Input data
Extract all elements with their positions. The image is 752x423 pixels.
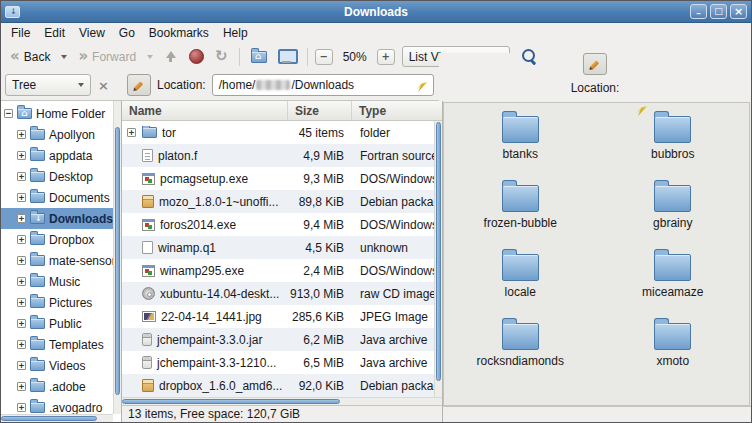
sidebar-item-dropbox[interactable]: Dropbox — [1, 229, 113, 250]
debian-package-icon — [142, 195, 154, 208]
menu-view[interactable]: View — [72, 24, 112, 42]
minimize-button[interactable] — [690, 4, 707, 19]
file-row[interactable]: pcmagsetup.exe9,3 MiBDOS/Windows ex — [122, 167, 442, 190]
location-input-left[interactable]: /home//Downloads — [212, 74, 434, 96]
folder-item-frozen-bubble[interactable]: frozen-bubble — [444, 180, 597, 249]
file-row[interactable]: tor45 itemsfolder — [122, 121, 442, 144]
scrollbar-thumb[interactable] — [115, 127, 120, 395]
folder-item-xmoto[interactable]: xmoto — [597, 318, 750, 387]
sidebar-item-avogadro[interactable]: .avogadro — [1, 397, 113, 414]
tree-sidebar: Home Folder Apollyon appdata Desktop Doc… — [1, 101, 122, 422]
file-row[interactable]: jchempaint-3.3-1210...6,5 MiBJava archiv… — [122, 351, 442, 374]
menu-help[interactable]: Help — [216, 24, 255, 42]
sidebar-vertical-scrollbar[interactable] — [113, 101, 121, 414]
downloads-folder-icon[interactable] — [5, 6, 20, 18]
reload-button[interactable] — [211, 47, 232, 66]
main-area: Home Folder Apollyon appdata Desktop Doc… — [1, 101, 751, 422]
maximize-button[interactable] — [710, 4, 727, 19]
edit-location-toggle[interactable] — [583, 53, 607, 75]
file-row[interactable]: 22-04-14_1441.jpg285,6 KiBJPEG Image — [122, 305, 442, 328]
expand-expander[interactable] — [17, 361, 26, 370]
sidebar-item-downloads[interactable]: Downloads — [1, 208, 113, 229]
folder-icon — [30, 150, 45, 161]
collapse-expander[interactable] — [4, 109, 13, 118]
list-vertical-scrollbar[interactable] — [434, 121, 442, 397]
search-icon[interactable] — [521, 48, 538, 65]
zoom-out-button[interactable]: − — [315, 49, 333, 65]
column-header-name[interactable]: Name — [122, 101, 288, 120]
expand-expander[interactable] — [17, 151, 26, 160]
file-row[interactable]: dropbox_1.6.0_amd6...92,0 KiBDebian pack… — [122, 374, 442, 397]
close-side-pane-button[interactable]: × — [96, 77, 111, 94]
menu-edit[interactable]: Edit — [37, 24, 72, 42]
folder-item-bubbros[interactable]: bubbros — [597, 111, 750, 180]
sidebar-item-apollyon[interactable]: Apollyon — [1, 124, 113, 145]
expand-expander[interactable] — [17, 403, 26, 412]
expand-expander[interactable] — [17, 340, 26, 349]
sidebar-horizontal-scrollbar[interactable] — [1, 414, 113, 422]
stop-button[interactable] — [185, 47, 208, 66]
column-header-size[interactable]: Size — [288, 101, 352, 120]
zoom-in-button[interactable]: + — [377, 49, 395, 65]
forward-button[interactable]: » Forward — [74, 47, 140, 66]
debian-package-icon — [142, 379, 154, 392]
menu-file[interactable]: File — [4, 24, 37, 42]
computer-button[interactable] — [274, 47, 300, 66]
expand-expander[interactable] — [17, 256, 26, 265]
sidebar-item-pictures[interactable]: Pictures — [1, 292, 113, 313]
folder-item-locale[interactable]: locale — [444, 249, 597, 318]
folder-item-btanks[interactable]: btanks — [444, 111, 597, 180]
file-row[interactable]: foros2014.exe9,4 MiBDOS/Windows ex — [122, 213, 442, 236]
forward-history-dropdown[interactable] — [143, 53, 157, 61]
folder-item-miceamaze[interactable]: miceamaze — [597, 249, 750, 318]
scrollbar-thumb[interactable] — [436, 122, 441, 381]
sidebar-item-appdata[interactable]: appdata — [1, 145, 113, 166]
expand-expander[interactable] — [17, 319, 26, 328]
expand-expander[interactable] — [127, 128, 136, 137]
folder-item-gbrainy[interactable]: gbrainy — [597, 180, 750, 249]
column-header-type[interactable]: Type — [352, 101, 442, 120]
sidebar-item-mate-sensors[interactable]: mate-sensors- — [1, 250, 113, 271]
location-bar: Tree × Location: /home//Downloads Locati… — [1, 70, 751, 101]
file-row[interactable]: winamp295.exe2,4 MiBDOS/Windows ex — [122, 259, 442, 282]
scrollbar-thumb[interactable] — [122, 399, 340, 404]
up-button[interactable] — [160, 48, 182, 66]
edit-location-toggle[interactable] — [127, 74, 151, 96]
sidebar-item-public[interactable]: Public — [1, 313, 113, 334]
blank-file-icon — [142, 241, 153, 254]
expand-expander[interactable] — [17, 214, 26, 223]
menu-go[interactable]: Go — [112, 24, 142, 42]
file-row[interactable]: winamp.q14,5 KiBunknown — [122, 236, 442, 259]
folder-icon — [654, 254, 691, 281]
expand-expander[interactable] — [17, 172, 26, 181]
file-row[interactable]: jchempaint-3.3.0.jar6,2 MiBJava archive — [122, 328, 442, 351]
location-quill-icon[interactable] — [416, 78, 427, 92]
file-row[interactable]: platon.f4,9 MiBFortran source co — [122, 144, 442, 167]
expand-expander[interactable] — [17, 193, 26, 202]
back-history-dropdown[interactable] — [57, 53, 71, 61]
side-pane-selector[interactable]: Tree — [5, 74, 91, 96]
sidebar-item-music[interactable]: Music — [1, 271, 113, 292]
menu-bookmarks[interactable]: Bookmarks — [142, 24, 216, 42]
file-row[interactable]: xubuntu-14.04-deskt...913,0 MiBraw CD im… — [122, 282, 442, 305]
sidebar-item-desktop[interactable]: Desktop — [1, 166, 113, 187]
scrollbar-thumb[interactable] — [1, 416, 97, 421]
sidebar-item-adobe[interactable]: .adobe — [1, 376, 113, 397]
sidebar-item-documents[interactable]: Documents — [1, 187, 113, 208]
expand-expander[interactable] — [17, 235, 26, 244]
file-row[interactable]: mozo_1.8.0-1~unoffi...89,8 KiBDebian pac… — [122, 190, 442, 213]
home-button[interactable] — [247, 49, 271, 65]
expand-expander[interactable] — [17, 298, 26, 307]
expand-expander[interactable] — [17, 130, 26, 139]
sidebar-item-home-folder[interactable]: Home Folder — [1, 103, 113, 124]
sidebar-item-templates[interactable]: Templates — [1, 334, 113, 355]
sidebar-item-videos[interactable]: Videos — [1, 355, 113, 376]
expand-expander[interactable] — [17, 382, 26, 391]
folder-item-rocksndiamonds[interactable]: rocksndiamonds — [444, 318, 597, 387]
redacted-username — [256, 80, 290, 90]
expand-expander[interactable] — [17, 277, 26, 286]
toolbar-separator — [239, 48, 240, 66]
back-button[interactable]: « Back — [6, 47, 54, 66]
list-horizontal-scrollbar[interactable] — [122, 397, 442, 405]
close-button[interactable] — [730, 4, 747, 19]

What the task asks
Give back every record exactly, dropping its pictures.

Your solution
Extract all elements with their positions. The image is 752x423 pixels.
sidebar-item-dropbox[interactable]: Dropbox — [1, 229, 113, 250]
debian-package-icon — [142, 195, 154, 208]
menu-view[interactable]: View — [72, 24, 112, 42]
minimize-button[interactable] — [690, 4, 707, 19]
file-row[interactable]: pcmagsetup.exe9,3 MiBDOS/Windows ex — [122, 167, 442, 190]
location-input-left[interactable]: /home//Downloads — [212, 74, 434, 96]
folder-item-frozen-bubble[interactable]: frozen-bubble — [444, 180, 597, 249]
file-row[interactable]: tor45 itemsfolder — [122, 121, 442, 144]
scrollbar-thumb[interactable] — [115, 127, 120, 395]
folder-item-xmoto[interactable]: xmoto — [597, 318, 750, 387]
sidebar-item-avogadro[interactable]: .avogadro — [1, 397, 113, 414]
tree-sidebar: Home Folder Apollyon appdata Desktop Doc… — [1, 101, 122, 422]
file-row[interactable]: jchempaint-3.3-1210...6,5 MiBJava archiv… — [122, 351, 442, 374]
menu-help[interactable]: Help — [216, 24, 255, 42]
sidebar-vertical-scrollbar[interactable] — [113, 101, 121, 414]
downloads-folder-icon[interactable] — [5, 6, 20, 18]
reload-button[interactable] — [211, 47, 232, 66]
main-area: Home Folder Apollyon appdata Desktop Doc… — [1, 101, 751, 422]
maximize-button[interactable] — [710, 4, 727, 19]
edit-location-toggle[interactable] — [583, 53, 607, 75]
file-row[interactable]: 22-04-14_1441.jpg285,6 KiBJPEG Image — [122, 305, 442, 328]
expand-expander[interactable] — [17, 361, 26, 370]
sidebar-item-downloads[interactable]: Downloads — [1, 208, 113, 229]
folder-icon — [30, 150, 45, 161]
collapse-expander[interactable] — [4, 109, 13, 118]
list-vertical-scrollbar[interactable] — [434, 121, 442, 397]
search-icon[interactable] — [521, 48, 538, 65]
zoom-out-button[interactable]: − — [315, 49, 333, 65]
column-header-name[interactable]: Name — [122, 101, 288, 120]
expand-expander[interactable] — [17, 151, 26, 160]
file-row[interactable]: dropbox_1.6.0_amd6...92,0 KiBDebian pack… — [122, 374, 442, 397]
close-side-pane-button[interactable]: × — [96, 77, 111, 94]
menu-edit[interactable]: Edit — [37, 24, 72, 42]
folder-item-bubbros[interactable]: bubbros — [597, 111, 750, 180]
sidebar-item-apollyon[interactable]: Apollyon — [1, 124, 113, 145]
expand-expander[interactable] — [17, 403, 26, 412]
expand-expander[interactable] — [17, 340, 26, 349]
sidebar-horizontal-scrollbar[interactable] — [1, 414, 113, 422]
stop-button[interactable] — [185, 47, 208, 66]
column-header-size[interactable]: Size — [288, 101, 352, 120]
zoom-in-button[interactable]: + — [377, 49, 395, 65]
forward-button[interactable]: » Forward — [74, 47, 140, 66]
debian-package-icon — [142, 379, 154, 392]
menu-file[interactable]: File — [4, 24, 37, 42]
computer-button[interactable] — [274, 47, 300, 66]
expand-expander[interactable] — [17, 256, 26, 265]
sidebar-item-pictures[interactable]: Pictures — [1, 292, 113, 313]
folder-item-locale[interactable]: locale — [444, 249, 597, 318]
folder-item-btanks[interactable]: btanks — [444, 111, 597, 180]
file-row[interactable]: foros2014.exe9,4 MiBDOS/Windows ex — [122, 213, 442, 236]
forward-history-dropdown[interactable] — [143, 53, 157, 61]
folder-item-miceamaze[interactable]: miceamaze — [597, 249, 750, 318]
scrollbar-thumb[interactable] — [436, 122, 441, 381]
sidebar-item-appdata[interactable]: appdata — [1, 145, 113, 166]
expand-expander[interactable] — [17, 319, 26, 328]
expand-expander[interactable] — [127, 128, 136, 137]
folder-item-gbrainy[interactable]: gbrainy — [597, 180, 750, 249]
column-header-type[interactable]: Type — [352, 101, 442, 120]
sidebar-item-mate-sensors[interactable]: mate-sensors- — [1, 250, 113, 271]
location-bar: Tree × Location: /home//Downloads Locati… — [1, 70, 751, 101]
file-row[interactable]: winamp295.exe2,4 MiBDOS/Windows ex — [122, 259, 442, 282]
scrollbar-thumb[interactable] — [122, 399, 340, 404]
up-button[interactable] — [160, 48, 182, 66]
edit-location-toggle[interactable] — [127, 74, 151, 96]
sidebar-item-public[interactable]: Public — [1, 313, 113, 334]
blank-file-icon — [142, 241, 153, 254]
expand-expander[interactable] — [17, 214, 26, 223]
menu-go[interactable]: Go — [112, 24, 142, 42]
file-row[interactable]: winamp.q14,5 KiBunknown — [122, 236, 442, 259]
folder-icon — [654, 254, 691, 281]
expand-expander[interactable] — [17, 172, 26, 181]
file-row[interactable]: jchempaint-3.3.0.jar6,2 MiBJava archive — [122, 328, 442, 351]
location-quill-icon[interactable] — [416, 78, 427, 92]
file-row[interactable]: platon.f4,9 MiBFortran source co — [122, 144, 442, 167]
expand-expander[interactable] — [17, 193, 26, 202]
back-history-dropdown[interactable] — [57, 53, 71, 61]
side-pane-selector[interactable]: Tree — [5, 74, 91, 96]
sidebar-item-music[interactable]: Music — [1, 271, 113, 292]
menu-bookmarks[interactable]: Bookmarks — [142, 24, 216, 42]
file-row[interactable]: xubuntu-14.04-deskt...913,0 MiBraw CD im… — [122, 282, 442, 305]
sidebar-item-desktop[interactable]: Desktop — [1, 166, 113, 187]
scrollbar-thumb[interactable] — [1, 416, 97, 421]
sidebar-item-adobe[interactable]: .adobe — [1, 376, 113, 397]
sidebar-item-documents[interactable]: Documents — [1, 187, 113, 208]
expand-expander[interactable] — [17, 235, 26, 244]
file-row[interactable]: mozo_1.8.0-1~unoffi...89,8 KiBDebian pac… — [122, 190, 442, 213]
home-button[interactable] — [247, 49, 271, 65]
expand-expander[interactable] — [17, 298, 26, 307]
expand-expander[interactable] — [17, 130, 26, 139]
sidebar-item-home-folder[interactable]: Home Folder — [1, 103, 113, 124]
sidebar-item-templates[interactable]: Templates — [1, 334, 113, 355]
sidebar-item-videos[interactable]: Videos — [1, 355, 113, 376]
expand-expander[interactable] — [17, 382, 26, 391]
folder-item-rocksndiamonds[interactable]: rocksndiamonds — [444, 318, 597, 387]
redacted-username — [256, 80, 290, 90]
expand-expander[interactable] — [17, 277, 26, 286]
toolbar-separator — [239, 48, 240, 66]
back-button[interactable]: « Back — [6, 47, 54, 66]
list-horizontal-scrollbar[interactable] — [122, 397, 442, 405]
close-button[interactable] — [730, 4, 747, 19]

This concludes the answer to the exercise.